Why, after a whole year of nursing school? As a child, into my teens and even my adulthood, I wanted to be an OBGYN. THAT to me, is definitely my dream job. However, having a family, I see it as an unrealistic goal. There is SO much schooling involved, as well as internships and residency. I couldn't be away from my family for that long and be happy for the rest of my life with so much stress, both work and family related. So I decided to attend nursing school. I figured it would be the closest to being an OBGYN that I could get. And I was so excited. I had plans for obtaining my masters and becoming an FNP (family nurse practitioner) and way into the future opening my own practice. And the money wasn't bad either. But the more I thought about it and talked about it, the more unsure I was of that decision and the more I started thinking about only the money. I didn't want to just settle for something, because I would not reach my goal of being an OBGYN. I definitely didn't want to invest so much time and money into something for only the money and a life without happiness... (I sound like I'm rambling a lot here.)
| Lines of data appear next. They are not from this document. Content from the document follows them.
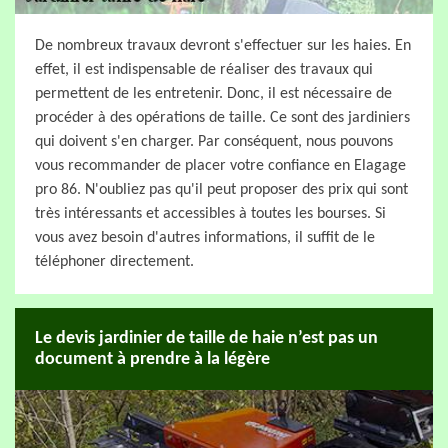
De nombreux travaux devront s'effectuer sur les haies. En
effet, il est indispensable de réaliser des travaux qui
permettent de les entretenir. Donc, il est nécessaire de
procéder à des opérations de taille. Ce sont des jardiniers
qui doivent s'en charger. Par conséquent, nous pouvons
vous recommander de placer votre confiance en Elagage
pro 86. N'oubliez pas qu'il peut proposer des prix qui sont
très intéressants et accessibles à toutes les bourses. Si
vous avez besoin d'autres informations, il suffit de le
téléphoner directement.
Le devis jardinier de taille de haie n’est pas un
document à prendre à la légère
I have always cut people's hair. I wasn't always good, but I learned to be good at it. I started having friends ask me to cut their hair, color their hair and do their nails and makeup. I LOVE IT! I am such a girly girl and it makes me happy making people feel good about themselves and feel beautiful. Jonathan told me more than once that he noticed how much I "light up" when I talk about cosmetology school and how I seemed unsure when I talked about nursing school. He was right, I started noticing it too. A family friend has told me for almost as long as I've known her that I was thinking about the wrong profession, that nursing wasn't me. She was also right. I just had to learn for myself.

I don't regret for one second attending nursing school for a year. I made some great friends along the way. I learned a lot about microbiology, and it has turned me into somewhat of a germ freak Lol. I learned to try not to stress so much and just go with the flow a little bit. I learned I am an over studier (Is that even a word?). And I learned to never second guess myself, especially on a test. Every damn time I did, and I changed my answer it was ALWAYS right the FIRST time! I wanted to pull my hair out over that every time. But I learned and it worked when I kept my first answers. I learned SO MUCH about myself, about what I wanted in life, what I wanted for my family, and what was best for me. THAT to me was the best part of nursing school.
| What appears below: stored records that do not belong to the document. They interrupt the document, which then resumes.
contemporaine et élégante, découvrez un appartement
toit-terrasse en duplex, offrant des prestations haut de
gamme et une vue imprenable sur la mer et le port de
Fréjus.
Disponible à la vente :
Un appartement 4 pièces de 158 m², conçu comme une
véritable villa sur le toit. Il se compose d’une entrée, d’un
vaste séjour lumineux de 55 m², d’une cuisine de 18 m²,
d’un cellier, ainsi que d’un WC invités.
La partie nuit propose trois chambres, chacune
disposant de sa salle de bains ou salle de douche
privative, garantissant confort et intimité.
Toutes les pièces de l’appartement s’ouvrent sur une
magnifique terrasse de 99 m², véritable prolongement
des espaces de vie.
Last night I had orientation and I get more and more excited all the time. My first class is Tuesday night. I CAN'T WAIT!!! The only downfall is that because I'll be taking night classes, it will extend the length of schooling by seven months. I will attend my last class on December 24th of 2011. I also have class on Saturday mornings 8:30am-2:30pm. BLEH! But it's going to be so worth it! :)
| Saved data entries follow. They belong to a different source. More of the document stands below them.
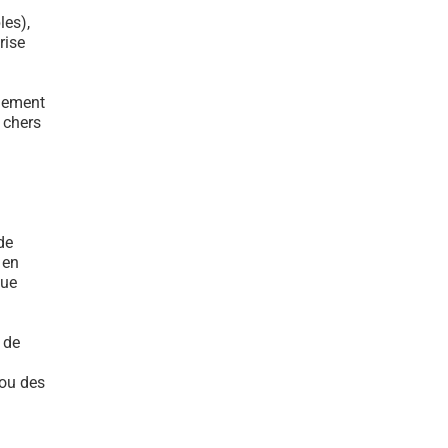
les),
rise
ulement
s chers
de
 en
que
 de
 ou des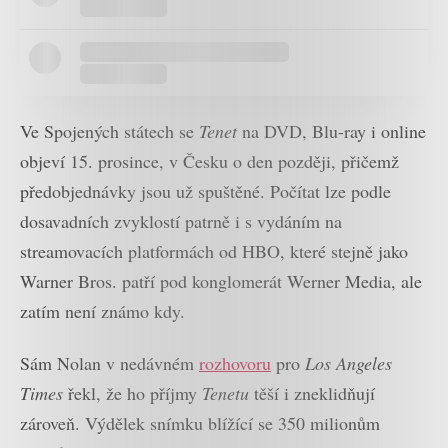
Ve Spojených státech se
Tenet
na DVD, Blu-ray i online
objeví 15. prosince, v Česku o den později, přičemž
předobjednávky jsou už spuštěné. Počítat lze podle
dosavadních zvyklostí patrně i s vydáním na
streamovacích platformách od HBO, které stejně jako
Warner Bros. patří pod konglomerát Werner Media, ale
zatím není známo kdy.
Sám Nolan v nedávném
rozhovoru
pro
Los Angeles
Times
řekl, že ho příjmy
Tenetu
těší i zneklidňují
zároveň. Výdělek snímku blížící se 350 milionům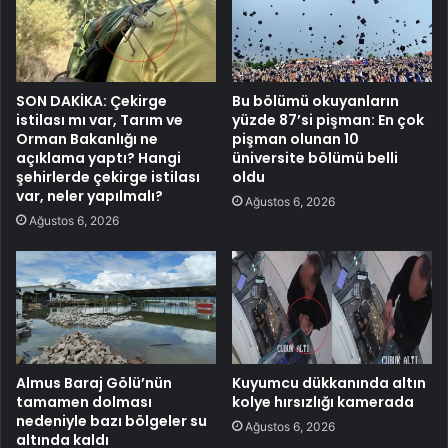
SON DAKİKA: Çekirge
Bu bölümü okuyanların
istilası mı var, Tarım ve
yüzde 87’si pişman: En çok
Orman Bakanlığı ne
pişman olunan 10
açıklama yaptı? Hangi
üniversite bölümü belli
şehirlerde çekirge istilası
oldu
var, neler yapılmalı?
Ağustos 6, 2026
Ağustos 6, 2026
Almus Baraj Gölü’nün
Kuyumcu dükkanında altın
tamamen dolması
kolye hırsızlığı kamerada
nedeniyle bazı bölgeler su
Ağustos 6, 2026
altında kaldı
I'm almost sure I'll invite you along for a ride in a blog or two and you might get tired of hearing me talk about cosmetology so often. So I'll start by apologizing now. SORRY! =Þ

I am so thankful for all of the support I have been given. I am most thankful for my husband. For sticking with me through thick and thin, and for giving the most and best support that even Victoria Secret would be jealous of.

Wish me luck along the way! I love you all!